Bankacılık sektöründe, rekabetin zemini değişti. Bir zamanlar Hazine bonosu ve devlet tahvilleri üzerine yoğunlaşan bankaların gündeminde artık krediler var. Faizlerin düşüşüyle bir anlamda “asli” ...
Bankacılık sektöründe, rekabetin zemini değişti. Bir zamanlar Hazine bonosu ve devlet tahvilleri üzerine yoğunlaşan bankaların gündeminde artık krediler var. Faizlerin düşüşüyle bir anlamda “asli” görevlerine dönen bankalar, birbiri ardına faiz indirerek adeta bir yarış içindeler. 2001 yılında aktifler içinde kredilerin aldığı pay yüzde 21’di. Bu rakam, 2005’in ilk altı ayında yüzde 37’ye ulaşmış durumda. Bu arada krediler liginde, bankaların sıralaması da değişiyor. Şu ana kadar aktiflerin kredilere oranına göre liderlikte ilk üç sırayı HSBC, Tekstilbank ve Finansbank alıyor. En hızlı yükselenler ise Abank, TEB ve Denizbank…

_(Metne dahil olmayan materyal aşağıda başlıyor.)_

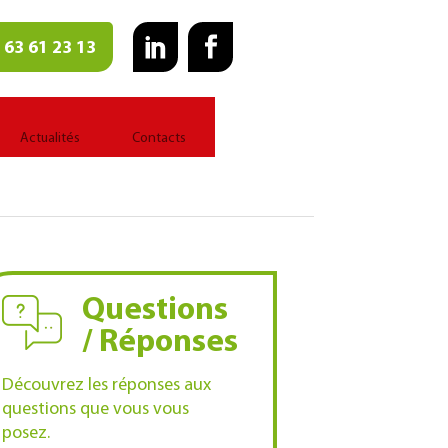
 63 61 23 13
Actualités
Contacts
Questions
/ Réponses
Découvrez les réponses aux
questions que vous vous
posez.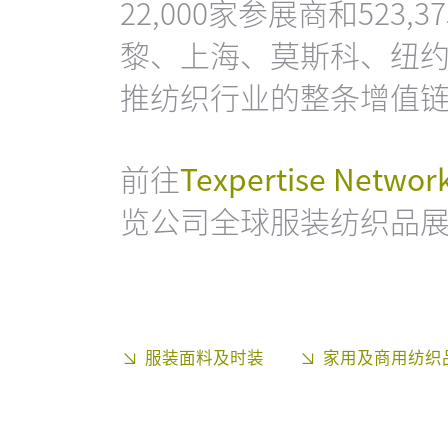
22,000家参展商和523
黎、上海、莫斯科、纽
推纺织行业的整条增值
前往
Texpertise Net
览公司全球服装纺织品
服装面料及时装
家用及商用纺织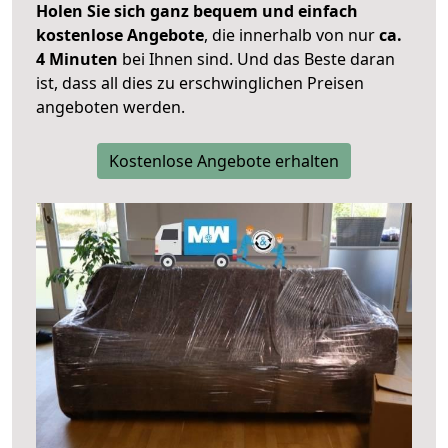
Holen Sie sich ganz bequem und einfach
kostenlose Angebote
, die innerhalb von nur
ca.
4 Minuten
bei Ihnen sind. Und das Beste daran
ist, dass all dies zu erschwinglichen Preisen
angeboten werden.
Kostenlose Angebote erhalten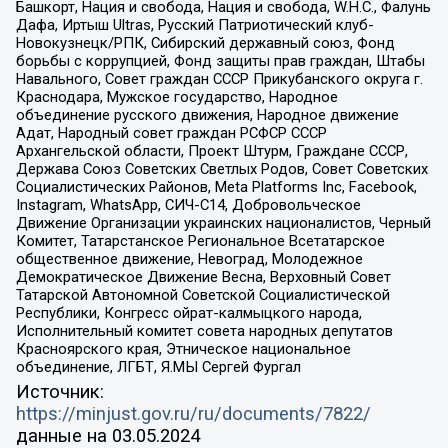
Башкорт, Нация и свобода, Нация и свобода, W.H.С., Фалунь
Дафа, Иртыш Ultras, Русский Патриотический клуб-
Новокузнецк/РПК, Сибирский державный союз, Фонд
борьбы с коррупцией, Фонд защиты прав граждан, Штабы
Навального, Совет граждан СССР Прикубанского округа г.
Краснодара, Мужское государство, Народное
объединение русского движения, Народное движение
Адат, Народный совет граждан РСФСР СССР
Архангельской области, Проект Штурм, Граждане СССР,
Держава Союз Советских Светлых Родов, Совет Советских
Социалистических Районов, Meta Platforms Inc, Facebook,
Instagram, WhatsApp, СИЧ-С14, Добровольческое
Движение Организации украинских националистов, Черный
Комитет, Татарстанское Региональное Всетатарское
общественное движение, Невоград, Молодежное
Демократическое Движение Весна, Верховный Совет
Татарской Автономной Советской Социалистической
Республики, Конгресс ойрат-калмыцкого народа,
Исполнительный комитет совета народных депутатов
Красноярского края, Этническое национальное
объединение, ЛГБТ, Я.МЫ Сергей Фургал
Источник:
https://minjust.gov.ru/ru/documents/7822/
данные на
03.05.2024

Son 3 yıldan beri düşen faiz oranları ile birlikte bankacılık sektöründeki rekabet başka alanlara kaydı. Eskiden ağırlıklı olarak Hazine Bonosu ve Devlet Tahvili işlemleri ile yüksek faiz ortamında para kazanmaya alışmış olan bankalar, faizlerin yüzde 15’lere kadar düşmesiyle birlikte popüler ifadeyle “asli işlevlerine geri dönmek” zorunda kaldılar.
Bankacılık sisteminin doğası olan, tasarrufları yatırımlara yönlendirme, topladığı mevduatı kredi olarak kullandırma işlevi artık eskiye oranla daha fazla öne çıkmış durumda. Son 5 yılın sektör rakamlarına baktığımızda, bankaların kredi kullandırımındaki artış net şekilde görülüyor.
Kredi konusundaki en önemli gösterge olarak kabul edilen, sektörün toplam aktifleri içinde kredilerin payı, 2001 yılından bu yana istikrarlı bir yükseliş trendi sürdürüyor. Bu durum rekabeti de krediler üzerine odakladı. Bankalar arası “faiz indirme” yarışı adeta günlük periyotta gerçekleşiyor. Bir bankanın faiz indirim kararını ertesi gün bir başka banka izliyor. Özellikle konut kredileri, rekabetin en yoğun olduğu kredi kalemlerinden biri… Bu hızlı yarış devam ederken, Capital, “kredi kullandırma” açısından bankalar arası sıralamada son durumu ortaya koyan bir çalışma yaptı. Araştırmada, 2005 yılının ilk 6 aylık sonuçlarıyla, geçen yılın aynı dönemine ait rakamlar kullanıldı.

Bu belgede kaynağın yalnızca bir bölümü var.